Post-Traumatic Stress Disorder

PTSD is a more serious type of stress that can negatively affect your baby. PTSD occurs when you have problems after seeing or going through a painful event, such as rape, abuse, a natural disaster, or the death of a loved one.

You may experience:     

  • Anxiety
  • Flashbacks and upsetting memories     
  • Nightmares      
  • Strong physical reactions to situations, people, or things that remind you of the event     
  • Avoidance of places, activities, and people you once enjoyed     
  • Feeling more aware of things      
  • Guilt  

PTSD occurs in as many as 8% of women during pregnancy, increasing their infant’s risk of preterm birth or low birth weight. PTSD also increases the risk for behaviors such as smoking and drinking, which contribute to other problems.
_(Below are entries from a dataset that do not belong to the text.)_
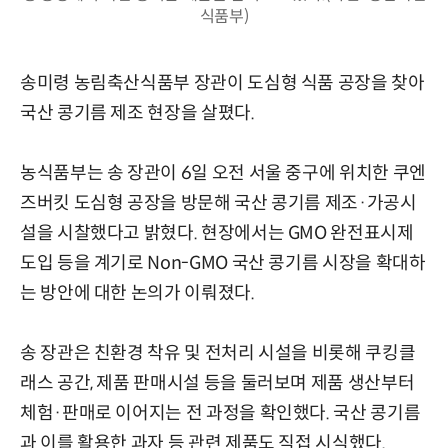
식품부)
송미령 농림축산식품부 장관이 도심형 식품 공장을 찾아
국산 콩기름 제조 현장을 살폈다.
농식품부는 송 장관이 6일 오전 서울 중구에 위치한 쿠엔
즈버킷 도심형 공장을 방문해 국산 콩기름 제조·가공시
설을 시찰했다고 밝혔다. 현장에서는 GMO 완전표시제
도입 등을 계기로 Non-GMO 국산 콩기름 시장을 확대하
는 방안에 대한 논의가 이뤄졌다.
송 장관은 친환경 착유 및 전처리 시설을 비롯해 쿠킹클
래스 공간, 제품 판매시설 등을 둘러보며 제품 생산부터
체험·판매로 이어지는 전 과정을 확인했다. 국산 콩기름
과 이를 활용한 과자 등 관련 제품도 직접 시식했다.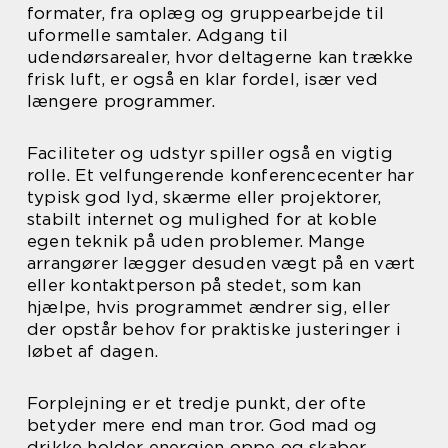
formater, fra oplæg og gruppearbejde til
uformelle samtaler. Adgang til
udendørsarealer, hvor deltagerne kan trække
frisk luft, er også en klar fordel, især ved
længere programmer.
Faciliteter og udstyr spiller også en vigtig
rolle. Et velfungerende konferencecenter har
typisk god lyd, skærme eller projektorer,
stabilt internet og mulighed for at koble
egen teknik på uden problemer. Mange
arrangører lægger desuden vægt på en vært
eller kontaktperson på stedet, som kan
hjælpe, hvis programmet ændrer sig, eller
der opstår behov for praktiske justeringer i
løbet af dagen.
Forplejning er et tredje punkt, der ofte
betyder mere end man tror. God mad og
drikke holder energien oppe og skaber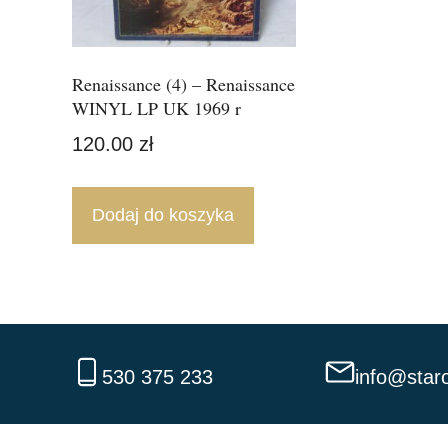
Renaissance (4) – Renaissance
WINYL LP UK 1969 r
120.00
zł
Dodaj do koszyka
530 375 233
info@staro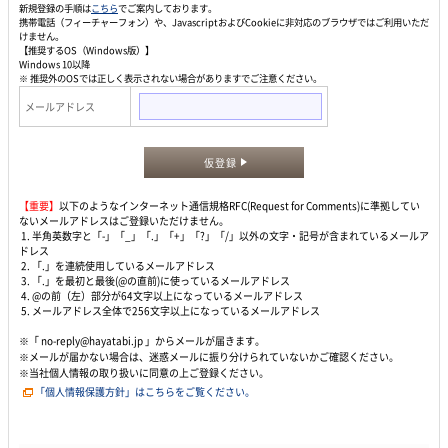
新規登録の手順は
こちら
でご案内しております。
携帯電話（フィーチャーフォン）や、JavascriptおよびCookieに非対応のブラウザではご利用いただ
けません。
【推奨するOS（Windows版）】
Windows 10以降
※ 推奨外のOSでは正しく表示されない場合がありますでご注意ください。
メールアドレス
仮登録
【重要】
以下のようなインターネット通信規格RFC(Request for Comments)に準拠してい
ないメールアドレスはご登録いただけません。
1. 半角英数字と「-」「_」「.」「+」「?」「/」以外の文字・記号が含まれているメールア
ドレス
2. 「.」を連続使用しているメールアドレス
3. 「.」を最初と最後(@の直前)に使っているメールアドレス
4. @の前（左）部分が64文字以上になっているメールアドレス
5. メールアドレス全体で256文字以上になっているメールアドレス
※「 no-reply@hayatabi.jp 」からメールが届きます。
※メールが届かない場合は、迷惑メールに振り分けられていないかご確認ください。
※当社個人情報の取り扱いに同意の上ご登録ください。
「個人情報保護方針」はこちらをご覧ください。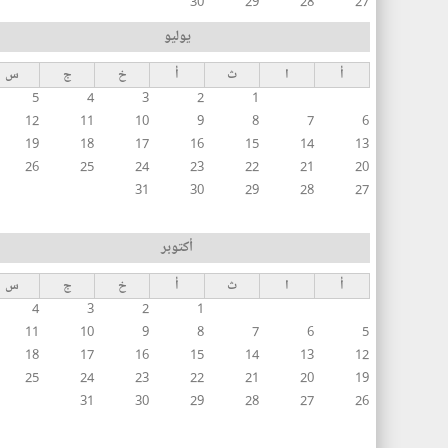
30
29
28
27
يوليو
أ
ا
ث
أ
خ
ج
س
5
4
3
2
1
12
11
10
9
8
7
6
19
18
17
16
15
14
13
26
25
24
23
22
21
20
31
30
29
28
27
أكتوبر
أ
ا
ث
أ
خ
ج
س
4
3
2
1
11
10
9
8
7
6
5
18
17
16
15
14
13
12
25
24
23
22
21
20
19
31
30
29
28
27
26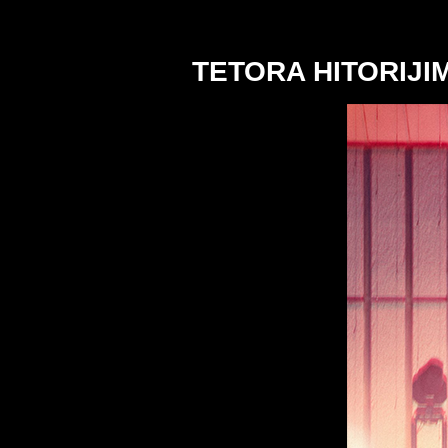
TETORA HITORIJI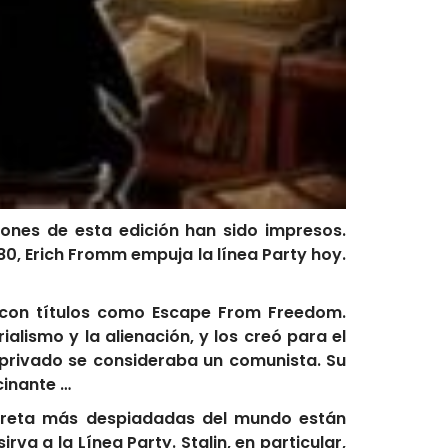
llones de esta edición han sido impresos.
0, Erich Fromm empuja la línea Party hoy.
, con títulos como Escape From Freedom.
lismo y la alienación, y los creó para el
 privado se consideraba un comunista. Su
cinante …
 Secreta más despiadadas del mundo están
va a la Línea Party. Stalin, en particular,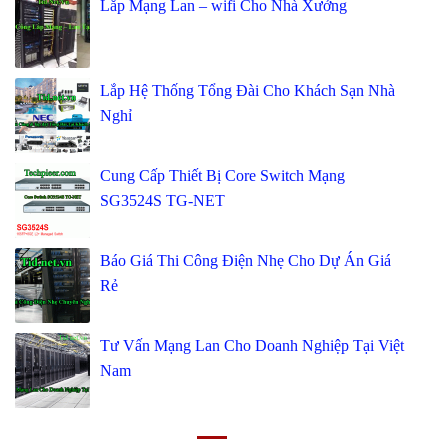
Lắp Mạng Lan – wifi Cho Nhà Xưởng
Lắp Hệ Thống Tổng Đài Cho Khách Sạn Nhà
Nghỉ
Cung Cấp Thiết Bị Core Switch Mạng
SG3524S TG-NET
Báo Giá Thi Công Điện Nhẹ Cho Dự Án Giá
Rẻ
Tư Vấn Mạng Lan Cho Doanh Nghiệp Tại Việt
Nam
Reducing stress is important for preventing problems during your pregnancy and for reducing your risk for health problems that may affect your developing child. Identify the source of your stress and take steps to remove it or lessen it. Make sure you get enough exercise (under a doctor’s supervision), eat healthy foods, and get lots of sleep.

When to seek help?

It's quite common to have an extensive range of emotions and feelings after a traumatic event. One may experience anxiety, fear, sadness changes in sleep patterns and eating habits or even crying spells. Sometimes, one may relive the traumatic event or have nightmares. This does not mean that he or she has PTSD. If a person has such disturbing feelings and thoughts for more than a month and they get troublesome, contact your doctor immediately. By getting professional help at the earliest, one may prevent the PTSD symptoms from getting worse.

If you think you may be depressed, talk to your health care provider. Getting treatment and counseling can help.